Die Bodenstation der "Northern Light"-Mission: Das Algonquin-Radioteleskop (ARO). Foto: privat

Wenn es um die Erforschung von Planeten geht, ist der Mars äußerst populär: Mehrere unbemannte Raumfahrzeuge sind bereits dort gelandet, derzeit sind insgesamt sieben Missionen auf und um den Mars aktiv. Bisher handelt es sich um Mars-Missionen staatlicher Raumfahrtorganisationen – doch bald könnte eine erste privat finanzierte Mission dazukommen. Das Projekt „Northern Light“, initiiert von dem kanadischen Raumfahrtunternehmen Toth Technology und der York University in Toronto, will im Jahr 2018 eine eigene Mission zum Mars schicken.
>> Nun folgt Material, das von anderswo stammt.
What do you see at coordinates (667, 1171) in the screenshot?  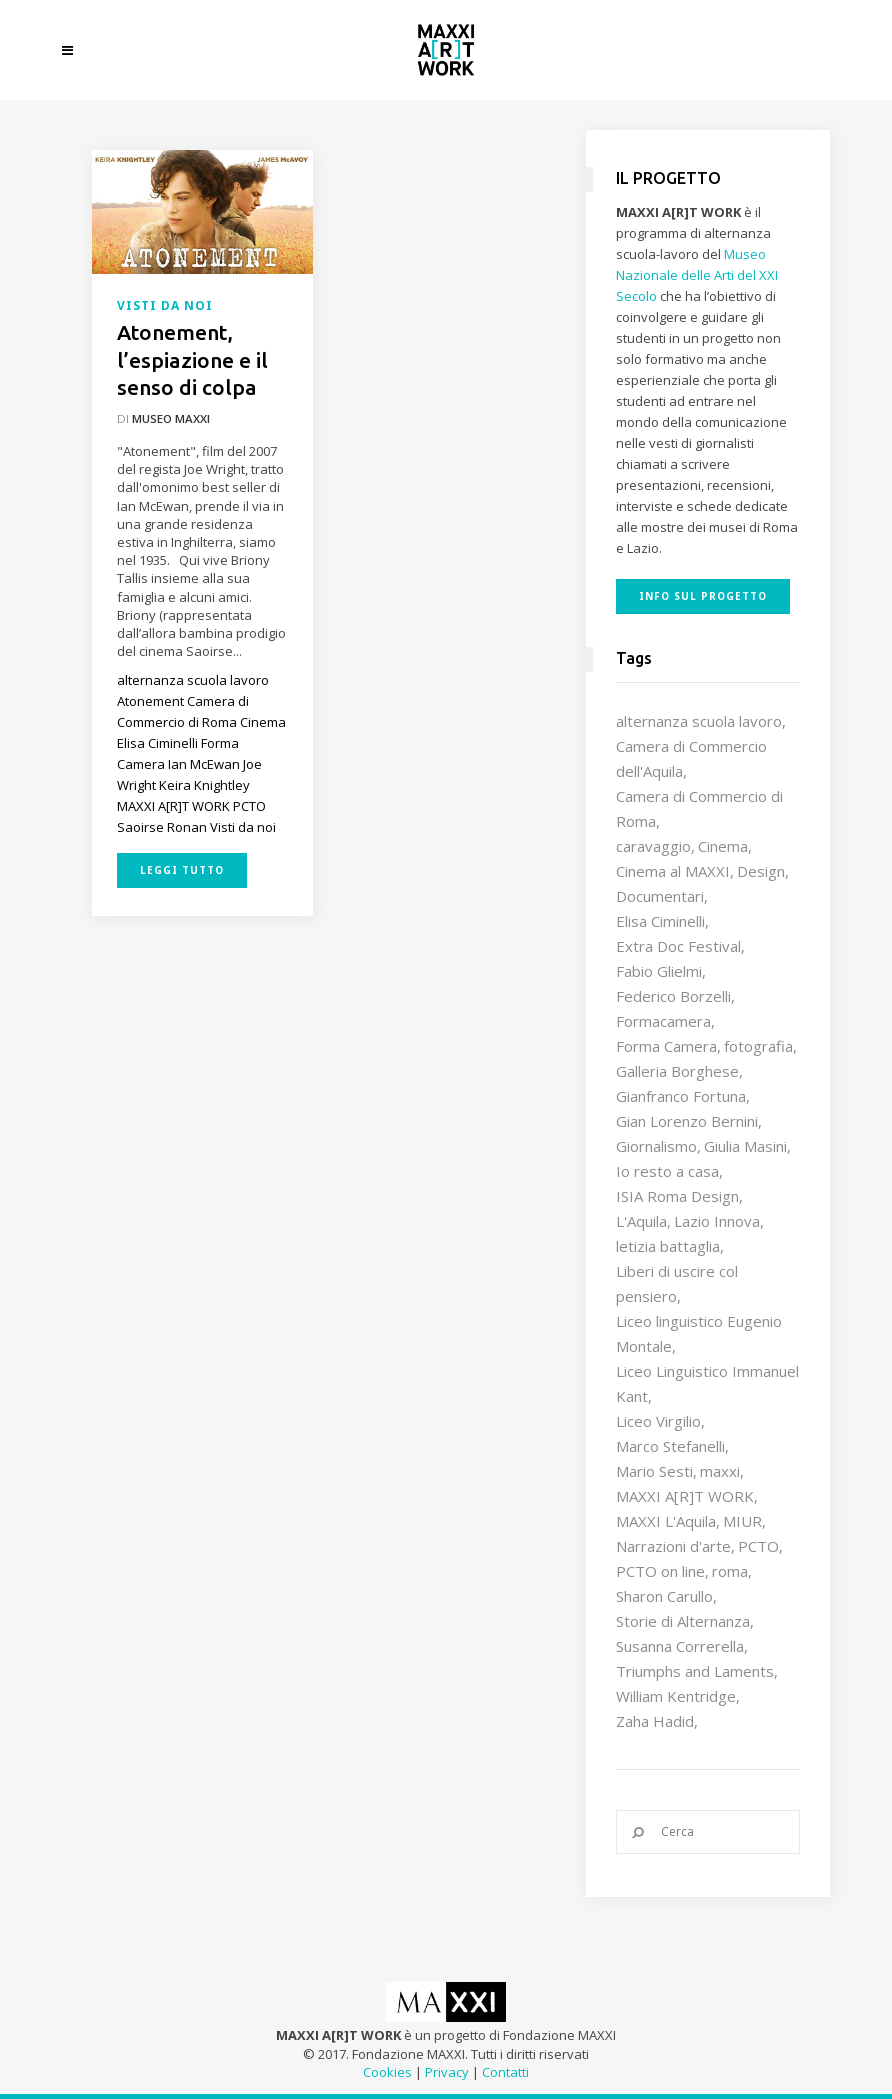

„Der Mars ist neben der Erde der einzige bewohnbare Planet in unserem Sonnensystem“, erklärt der wissenschaftliche Leiter der Mission, Ben Quine, das Interesse an dem Planeten. Quine ist technischer Direktor bei Toth Technology und Professor für Raumfahrttechnik und Planetenphysik an der York University, die sich an dem ehrgeizigen Projekt beteiligt und später auch die Daten der Mission auswerten soll.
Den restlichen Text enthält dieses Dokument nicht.